> _WORK ORDER_:
Once you find the line with "Learn more (1011, 1070)", transcribe it and all the lines that follow to the end of the data, exactly as written; skip any pictures.

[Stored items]
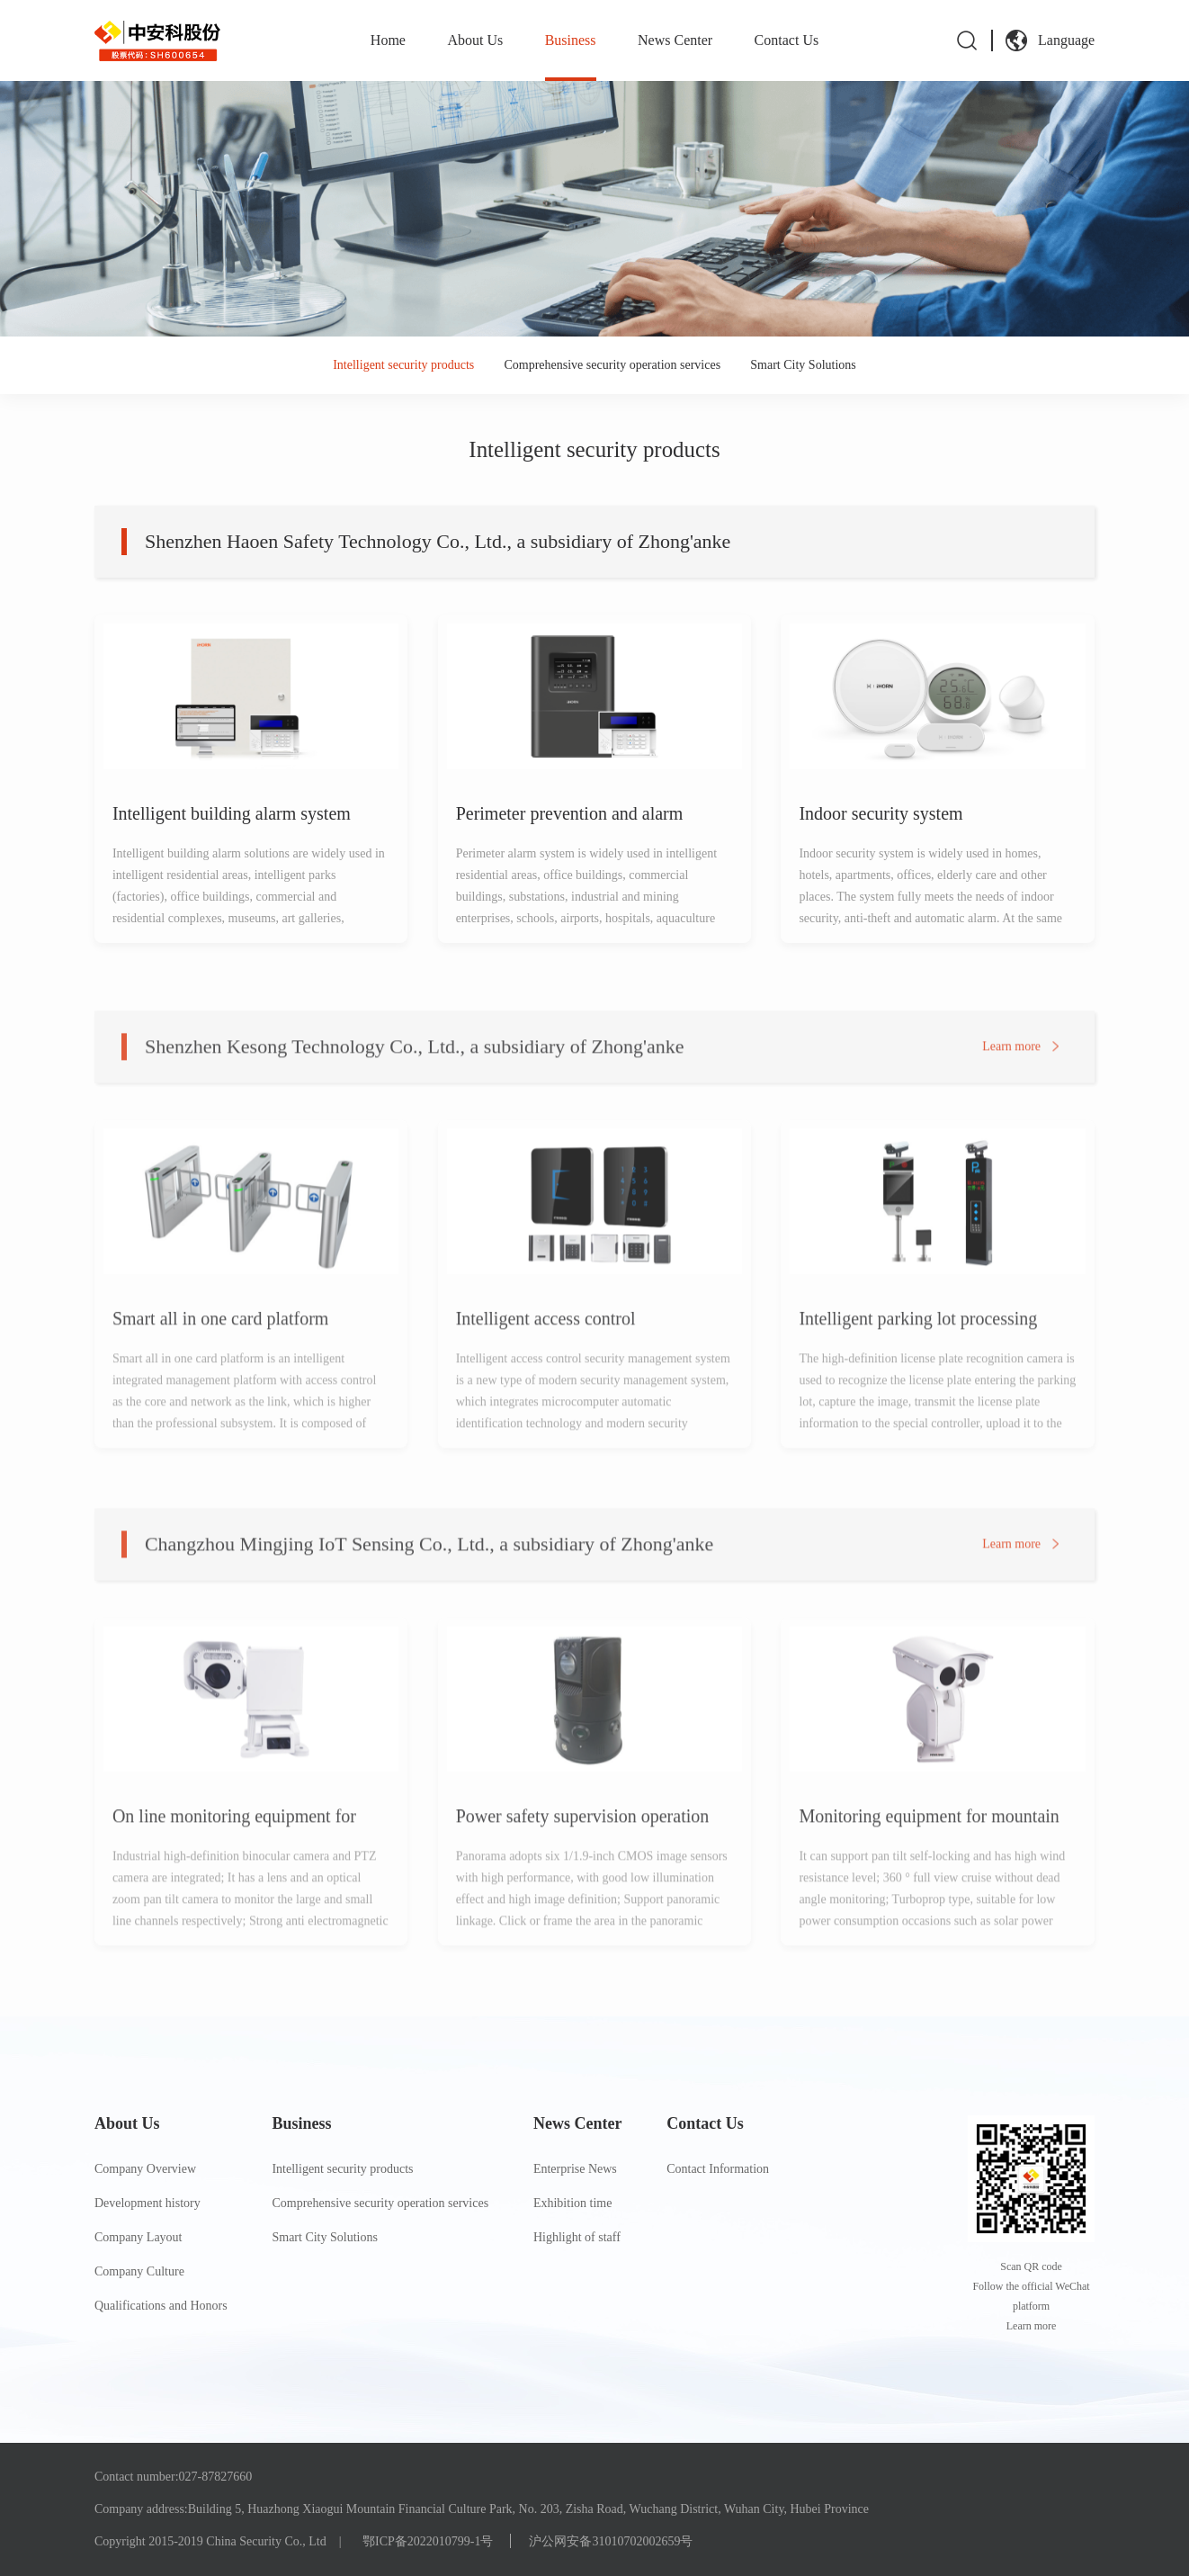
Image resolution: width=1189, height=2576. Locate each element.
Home (388, 40)
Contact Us (787, 40)
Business (570, 40)
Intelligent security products (403, 365)
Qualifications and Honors (161, 2305)
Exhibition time (572, 2203)
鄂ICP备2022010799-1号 (427, 2541)
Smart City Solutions (802, 365)
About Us (475, 40)
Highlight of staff (577, 2237)
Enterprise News (575, 2169)
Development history (147, 2203)
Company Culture (139, 2271)
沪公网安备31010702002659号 (611, 2541)
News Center (675, 40)
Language (1066, 40)
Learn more (1011, 1070)
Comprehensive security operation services (612, 365)
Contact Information (717, 2169)
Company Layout (138, 2237)
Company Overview (145, 2169)
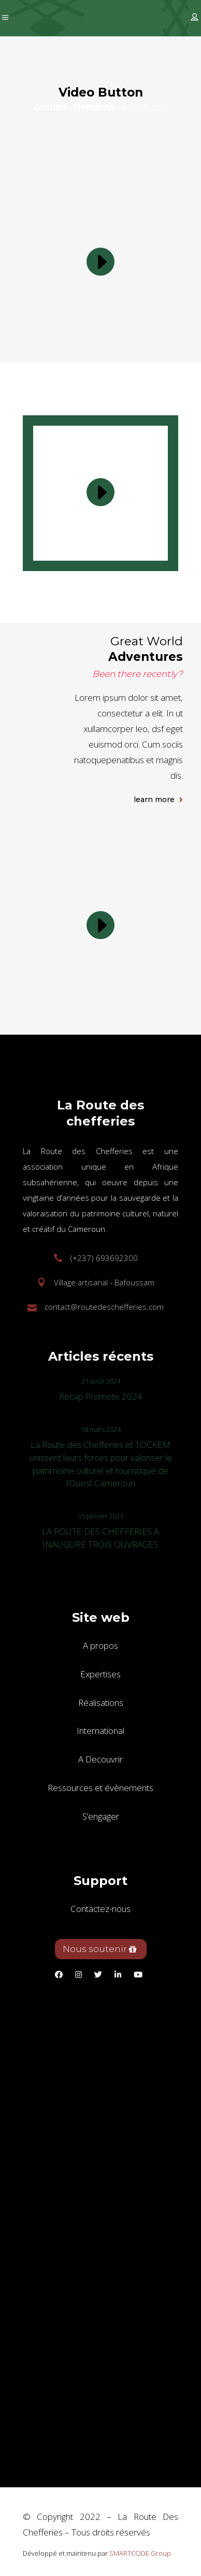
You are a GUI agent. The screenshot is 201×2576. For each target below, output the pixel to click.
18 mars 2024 (101, 1429)
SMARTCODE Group (140, 2553)
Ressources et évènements (100, 1788)
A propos (100, 1645)
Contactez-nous (100, 1909)
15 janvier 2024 (100, 1516)
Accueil (50, 107)
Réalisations (100, 1703)
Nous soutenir (100, 1949)
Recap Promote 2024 (100, 1396)
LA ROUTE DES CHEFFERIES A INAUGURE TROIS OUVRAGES (100, 1537)
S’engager (100, 1816)
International (100, 1731)
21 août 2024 (100, 1381)
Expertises (100, 1674)
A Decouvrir (100, 1759)
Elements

> _RESULT OF THIS EXERCISE_:
Learn more (1011, 1070)
Comprehensive security operation services (612, 365)
Contact Information (717, 2169)
Company Layout (138, 2237)
Company Overview (145, 2169)
You are a GUI agent. The screenshot is 201×2576. For each target below, output the pixel to click.
18 mars 2024 (101, 1429)
SMARTCODE Group (140, 2553)
Ressources et évènements (100, 1788)
A propos (100, 1645)
Contactez-nous (100, 1909)
15 janvier 2024 (100, 1516)
Accueil (50, 107)
Réalisations (100, 1703)
Nous soutenir (100, 1949)
Recap Promote 2024 (100, 1396)
LA ROUTE DES CHEFFERIES A INAUGURE TROIS OUVRAGES (100, 1537)
S’engager (100, 1816)
International (100, 1731)
21 août 2024 (100, 1381)
Expertises (100, 1674)
A Decouvrir (100, 1759)
Elements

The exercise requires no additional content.